4.1 Adapting CNNs for ordinal classification

Without altering the architectures in a major way, several different options are available for introducing the ordinal information of the original dataset in the model and its training process:

  1. (a)

    Using a loss function that incorporates ordinal information in the optimization procedure.

  2. (b)

    Altering only the fully-connected layer phase of the architecture, maintaining all previous layers as-is.

  3. (c)

    Furthermore, altering the decision rule that assigns a label to each sample when making a prediction.

In the following three sections, three different ordinal methodologies are described: two already present in the literature as well as our proposed method.

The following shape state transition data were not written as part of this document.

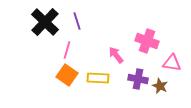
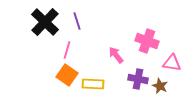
yellow rectangle: moved 5 px left, 6 px down
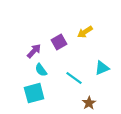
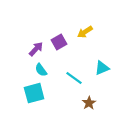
purple arrow: moved 2 px right, 2 px up
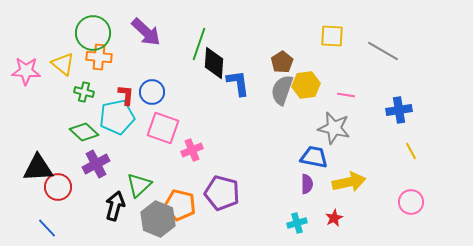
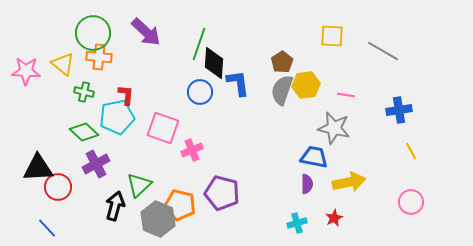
blue circle: moved 48 px right
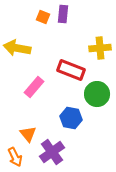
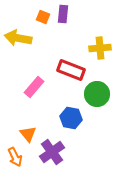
yellow arrow: moved 1 px right, 10 px up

4.2 Using an ordinal loss function: Quadratic Weighted Kappa

A naive approach to integrate ordinal information in the learning process of the model consists on optimizing an order-sensitive loss function instead of the classic categorical cross-entropy.

A promising such function is the weighted Kappa metric [3] (described in Sect. 5.4), a relevant score for ordinal classifiers as it measures the rank agreement between two raters (in our case, the ground truth labels and the model outputs) based on a disagreement penalty. This penalty is usually defined as the absolute (linear) or square (quadratic, used in the rest of this paper) difference between the rank labels. It is often used in medical diagnosis systems, where the severity of a disease presents naturally ordered stages. It is defined as:

$$\begin{aligned} (\kappa ) = 1 - \dfrac{\sum _{i=1}^Q \sum _{j=1}^Q w_{{\mathcal {C}}_i,{\mathcal {C}}_j} p_{{\mathcal {C}}_i,{\mathcal {C}}_j}}{\sum _{i=1}^Q \sum _{j=1}^Q w_{{\mathcal {C}}_i,{\mathcal {C}}_j} e_{{\mathcal {C}}_i,{\mathcal {C}}_j}}, \end{aligned}$$
(3)

where \(w_{{\mathcal {C}}_i,{\mathcal {C}}_j}\) is the disagreement cost when \(y = {\mathcal {C}}_i\) and \({\hat{y}} = {\mathcal {C}}_j\) (\(w_{{\mathcal {C}}_i,{\mathcal {C}}_j} = (i - j)^2\) for the quadratic case), and \(p_{{\mathcal {C}}_i,{\mathcal {C}}_j}\) and \(e_{{\mathcal {C}}_i,{\mathcal {C}}_j}\) are the observed agreement and expected agreement due to chance for classes \({\mathcal {C}}_i\) and \({\mathcal {C}}_j\), respectively. A larger \(\kappa \) value corresponds with a better agreement and vice versa, and so it is a metric to be maximised.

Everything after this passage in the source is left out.